My sister, Lin, is a witch. No, you didn't misread that. She's a witch and her earth-centered group, a coven, if you will, met a couple of nights ago to celebrate Ostara, the return of Spring. Ostara aka Eastre or Ēostre in Old English was a pre-8th century German pagan goddess associated with the celebration of Easter. I'm always fascinated with the origins of traditional holidays. Though many holidays have been adopted into traditional religious calendars, their origins usually trace back to natural yearly occurrences. It only made sense for me to accompany her to the celebration. The historic UU church in Milton was a lovely venue for the evening meeting.

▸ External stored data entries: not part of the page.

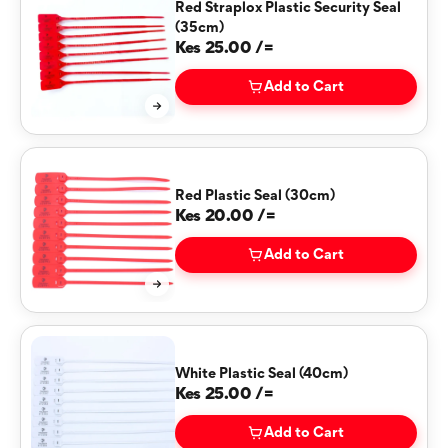
Red Straplox Plastic Security Seal
(35cm)
Kes 25.00 /=
Add to Cart
Red Plastic Seal (30cm)
Kes 20.00 /=
Add to Cart
White Plastic Seal (40cm)
Kes 25.00 /=
Add to Cart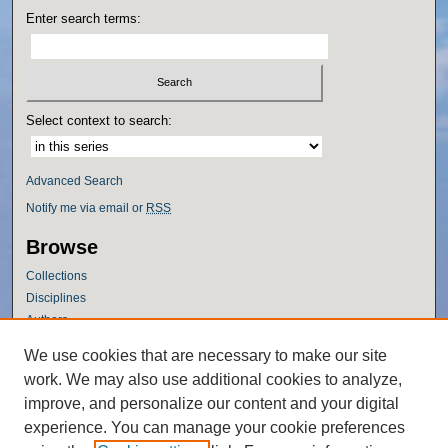
Enter search terms:
Select context to search:
Advanced Search
Notify me via email or
RSS
Browse
Collections
Disciplines
Authors
Author Corner
We use cookies that are necessary to make our site
work. We may also use additional cookies to analyze,
Author FAQ
improve, and personalize our content and your digital
Policies
experience. You can manage your cookie preferences
Submission Guidelines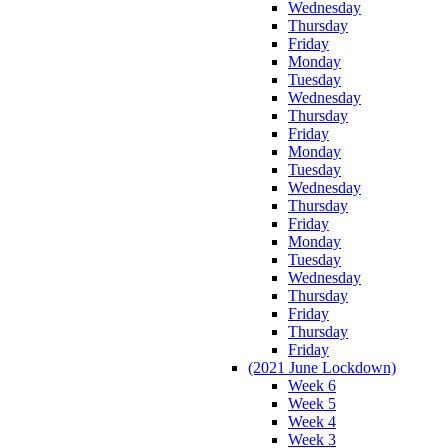
Wednesday
Thursday
Friday
Monday
Tuesday
Wednesday
Thursday
Friday
Monday
Tuesday
Wednesday
Thursday
Friday
Monday
Tuesday
Wednesday
Thursday
Friday
Thursday
Friday
(2021 June Lockdown)
Week 6
Week 5
Week 4
Week 3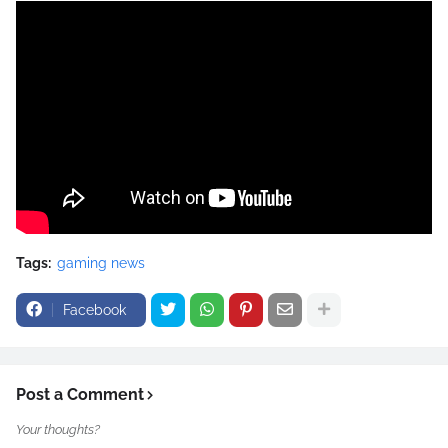
Tags:
gaming news
Facebook
Post a Comment
Your thoughts?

When we talk about witches here, we're not talking brooms, black magic and animal sacrifice. I've been to several Wiccan meetings with Lin over the years. They revolve around celebrating nature, especially the change of seasons. The Sun, the Moon, the directions of the compass, the elements of fire, water, air, fire and aether (spirit, that which unites them) ... these all play a major role in the ritual circle celebration. As an “unaffiliated” attendee, I find it fascinating to participate and I'm always welcomed into the circle.
Witchcraft got a bad rap along the way, I think. Historically, when certain phenomenon could not be explained or someone knew the uses and healing nature of herbs and plants, it was easy to label it witchcraft. Then, of course, if you could swim in the early 1600's, that was a sure sign of the presence of witchcraft. Hang 'em high, press them, drown them.
The ceremony consisted of the participants sitting in a circle. A simple altar was laid with wine, pussy willows and seeds sharing the main places of honor. There were readings about the myth of Demeter and Persephone, then some discussion of Spring as the season of renewal and rebirth. We planted seeds, symbolic of the season. We toasted with wine. We feasted. We enjoyed each other's company.
This was a fine way to welcome in the new season ... pagan or otherwise.